Home sellers have to run a tight ship to keep their house show-ready. That’s especially true — and especially challenging — when you have kids. Selling a house comes with new chores and new rules for everyone. To help kids adjust, make age-appropriate checklists for the things they need to do every day. Visual reminders for tasks like making the bed and tidying toys make it easy for kids to help out.

 Don’t underestimate the power of checklists for yourself! Putting together a checklist of everything you need to do before open houses and showings ensure you make a great first impression on each and every buyer. Make sure your open house checklist includes little touches like opening curtains and windows to make your home feel light and airy. And of course, don’t forget to take pets with you when you go!

Involve Kids in Packing

As a parent, you know that doing chores with kids means spending twice as long. So when it’s time to pack the house for a move, it’s tempting to take charge and do it all yourself. But while this works for the kitchen cupboards, it’s a recipe for disaster when it comes to kids’ rooms. Kids want to feel in charge of their own lives. That means choosing what stays and what goes in their bedrooms and playrooms.
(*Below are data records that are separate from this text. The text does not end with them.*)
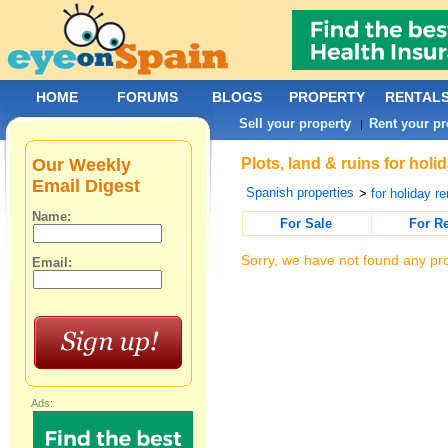
HOME
FORUMS
BLOGS
PROPERTY
RENTAL
Sell your property
Rent your pr
|
Our Weekly
Plots, land & ruins for hol
Email Digest
Spanish properties
>
for holiday re
Name:
For Sale
For R
Sorry, we have not found any pro
Email:
Ads:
 Give kids control over their own spaces by setting packing and decluttering goals. For example, you might ask your child to choose 10 toys to keep before packing up the rest for home staging. Older kids and teens may be tasked with selling clothes and video games they no longer use — and using the pocket money they earn for something new after you settle in.

 

Occupy Children on Moving Day

Professional movers are a lifesaver for busy parents. With an entire moving crew to load up your stuff, moving can be over in a matter of hours instead of days. While many people assume professional movers are too expensive if you’re moving locally, don’t have much stuff, and move on a weekday, hiring movers can actually be fairly affordable.

 But there is one catch: With a moving crew to direct, you won’t have time to monitor children on moving day. Heavy furniture and kids underfoot is a dangerous combination — not to mention stressful for your kids — so get kids out of the house instead of trying to juggle parenting and moving. When you book a babysitter for a fun day out, your children can spend their last day doing their favorite things instead of uneasy at home.

Help Kids Settle In

The work isn’t over when moving day ends. Once everything is unpacked and your new house is starting to look like a home, there’s one more challenge ahead: helping your kids fall in love with your new home. The best way to do that, of course, is by helping them make friends! Talk to neighbors to find other children in the neighborhood, sign kids up for extracurriculars, and take plenty of trips to local parks and libraries. With your support, your kids will feel at home in no time.

 

For kids, moving house is like leaping into the great unknown. As parents, you can make that leap a little less scary by involving kids in the moving process when appropriate — and knowing when it’s better to leave them out. With your guidance, your children can get through this move with grace and start making a home in your new community.